# Craftsman Axle Part?



## wjjones (May 28, 2010)

I am searching for a part#, or part discription there is a little strut on my transaxle that has no part# in the book, or on sears? It looks like one of those auto shocks that holds the hood, hatch, etc up but is much shorter.. You can see it in this link it is the little strut rod beside the axle fan/pulley.

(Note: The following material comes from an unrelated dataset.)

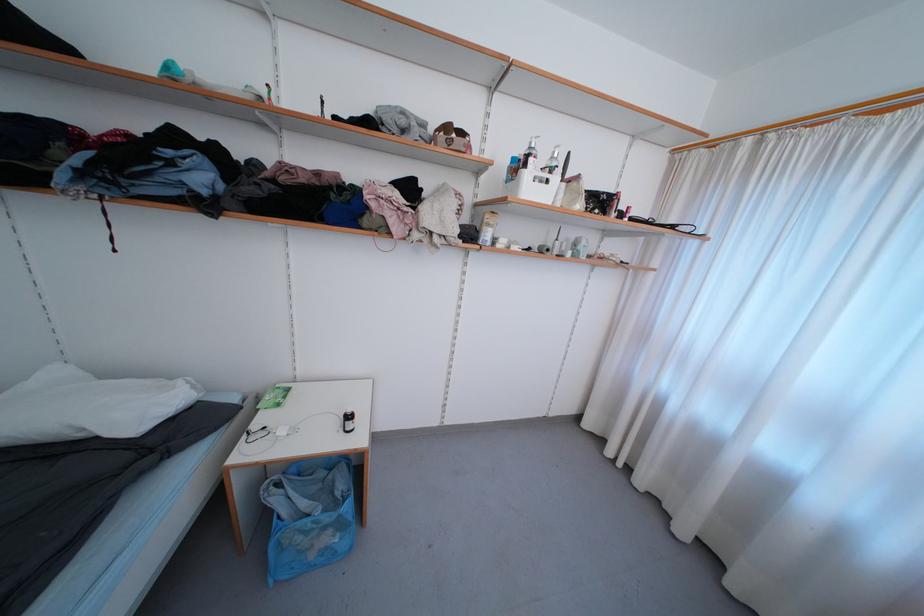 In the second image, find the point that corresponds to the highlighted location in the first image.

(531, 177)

http://www.searspartsdirect.com/part...dMod=917276800


----------



## HYDROGUARDIAN16 (Feb 14, 2007)

damper part #191030 

link:
http://c.searspartsdirect.com/lis_png/PLDM/P0603018-00001.png


----------



## wjjones (May 28, 2010)

HYDROGUARDIAN16 said:


> damper part #191030
> 
> link:
> http://c.searspartsdirect.com/lis_png/PLDM/P0603018-00001.png



Thankyou for the link, and the info on the part#....


----------



## HYDROGUARDIAN16 (Feb 14, 2007)

your welcome!

Ben


----------



## dangeroustoys56 (Jul 26, 2010)

How does the trans mount in the tractor? Seems odd its built to flex , most are solid mounted....


----------



## wjjones (May 28, 2010)

dangeroustoys56 said:


> How does the trans mount in the tractor? Seems odd its built to flex , most are solid mounted....



Mine is fixed it has 2 lift blocks with bolts mounted to 2 flanges that are part of the frame.. 4 grade 8 bolts in each flange


----------